Board pearl: Pseudomonas keratitis can perforate within 48–72 hours in a CL wearer — that compressed timeline is why ophthalmology referral is same-day, not next-week.

— "22-year-old soft CL wearer who sleeps in lenses presents with 1 day of severe pain, photophobia, mucopurulent discharge, vision 20/200, central infiltrate with hypopyon."
— Answer: Same-day ophthalmology, corneal scraping/culture, fortified tobramycin + vancomycin or topical moxifloxacin hourly; discontinue lenses; no patch; no steroids initially.
— "35-year-old with prior cold sores has unilateral red eye, foreign body sensation, decreased corneal sensation, fluorescein reveals branching lesion with terminal bulbs."
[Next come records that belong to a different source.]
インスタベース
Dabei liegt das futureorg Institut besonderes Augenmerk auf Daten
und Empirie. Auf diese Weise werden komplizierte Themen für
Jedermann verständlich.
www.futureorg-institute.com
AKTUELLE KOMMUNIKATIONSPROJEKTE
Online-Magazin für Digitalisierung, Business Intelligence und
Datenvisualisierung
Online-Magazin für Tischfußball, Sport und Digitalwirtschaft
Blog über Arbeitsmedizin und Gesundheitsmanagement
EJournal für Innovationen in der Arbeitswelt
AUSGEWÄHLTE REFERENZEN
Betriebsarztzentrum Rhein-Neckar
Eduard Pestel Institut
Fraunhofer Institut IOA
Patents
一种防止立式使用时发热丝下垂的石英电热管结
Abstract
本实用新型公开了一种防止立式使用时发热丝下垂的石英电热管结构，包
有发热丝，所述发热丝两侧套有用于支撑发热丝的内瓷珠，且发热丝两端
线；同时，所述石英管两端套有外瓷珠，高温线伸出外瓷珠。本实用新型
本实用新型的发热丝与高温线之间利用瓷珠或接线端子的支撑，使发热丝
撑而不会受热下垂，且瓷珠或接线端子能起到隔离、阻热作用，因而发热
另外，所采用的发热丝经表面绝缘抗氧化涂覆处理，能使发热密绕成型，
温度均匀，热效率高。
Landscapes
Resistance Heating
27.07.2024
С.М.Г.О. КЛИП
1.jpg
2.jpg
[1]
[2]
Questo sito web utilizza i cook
— Answer: Oral valacyclovir 500 mg TID × 7–10 days (or topical ganciclovir gel); no topical steroid; discuss suppression if recurrent.
— "Young CL wearer who swims and showers in lenses, pain out of proportion to exam, perineural infiltrates, later ring infiltrate."
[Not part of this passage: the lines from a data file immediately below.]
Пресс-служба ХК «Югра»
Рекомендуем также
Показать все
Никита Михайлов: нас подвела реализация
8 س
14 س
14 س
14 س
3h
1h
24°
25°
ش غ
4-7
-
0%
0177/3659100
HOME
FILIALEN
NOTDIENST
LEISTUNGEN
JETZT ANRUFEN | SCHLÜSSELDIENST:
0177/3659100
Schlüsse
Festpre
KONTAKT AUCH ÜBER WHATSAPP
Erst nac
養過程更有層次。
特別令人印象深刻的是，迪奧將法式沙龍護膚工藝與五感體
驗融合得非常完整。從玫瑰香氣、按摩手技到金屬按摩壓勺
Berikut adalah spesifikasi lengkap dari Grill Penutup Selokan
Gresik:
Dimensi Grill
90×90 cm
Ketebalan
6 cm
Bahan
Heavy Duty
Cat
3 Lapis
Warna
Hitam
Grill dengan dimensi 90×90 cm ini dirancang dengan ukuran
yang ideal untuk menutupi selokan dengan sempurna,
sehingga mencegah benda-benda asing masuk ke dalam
— Answer: Ophthalmology, confocal microscopy, culture on non-nutrient agar with E. coli, biguanides (PHMB or chlorhexidine).
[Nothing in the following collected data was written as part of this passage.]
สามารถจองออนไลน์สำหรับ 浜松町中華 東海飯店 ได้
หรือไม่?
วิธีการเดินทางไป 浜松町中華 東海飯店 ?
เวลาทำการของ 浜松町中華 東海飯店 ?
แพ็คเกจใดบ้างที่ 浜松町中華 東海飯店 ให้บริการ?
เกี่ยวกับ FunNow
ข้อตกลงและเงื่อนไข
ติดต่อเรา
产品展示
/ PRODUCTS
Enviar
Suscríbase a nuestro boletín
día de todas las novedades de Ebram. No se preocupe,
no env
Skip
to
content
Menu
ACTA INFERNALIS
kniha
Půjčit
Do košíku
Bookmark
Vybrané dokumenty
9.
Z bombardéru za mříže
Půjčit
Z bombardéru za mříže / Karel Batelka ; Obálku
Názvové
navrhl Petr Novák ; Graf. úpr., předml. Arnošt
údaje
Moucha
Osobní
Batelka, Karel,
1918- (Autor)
— "Farmer struck in the eye by a tree branch a week ago, now feathery white infiltrate with satellite lesions and endothelial plaque."
— Answer: Cultures (Sabouraud), topical natamycin 5%, hold any steroids.
— "70-year-old with V1 vesicular rash and lesion at nasal tip (Hutchinson sign), now red painful eye."
— Answer: Oral valacyclovir 1 g TID × 7–10 days (renally dose), same-day ophthalmology, monitor for uveitis/glaucoma; counsel on PHN; ensure RZV vaccination plan.
— Hyperacute purulent conjunctivitis day 3 of life → gonococcal — admit, IM/IV ceftriaxone, saline irrigation, treat mother and partners; report.
— Topical steroids in undiagnosed ulcer → wrong.
— Eye patching of CL ulcer → wrong.
— Dispensing proparacaine → wrong.
— Continuing CL during treatment → wrong.
— Annual visit with CL wearer who sleeps in lenses → counsel on CL hygiene, switch to daily disposables, document.
Key distinction: Stems hinge on one decisive cue — water exposure (Acanthamoeba), vegetative trauma (fungal), prior cold sores + reduced sensation (HSV), Hutchinson sign (HZO), sleeping in lenses + hypopyon (Pseudomonas). Identify the cue first, then pick therapy.

One-line recap: Any painful red eye with photophobia, decreased visual acuity, and a fluorescein-staining corneal infiltrate is microbial keratitis until proven otherwise — requiring same-day ophthalmology, etiology-targeted therapy, and durable counseling on the underlying risk factor (especially contact lens hygiene), because delay or topical steroid misuse causes permanent blindness.
Board pearl: When a Step 3 stem features a contact lens wearer with a painful red eye, the highest-yield single best next step is almost always same-day ophthalmology referral with corneal cultures and empiric topical fluoroquinolone, plus documented CL hygiene counseling — that combination wins both the management question and the preventive-medicine follow-up.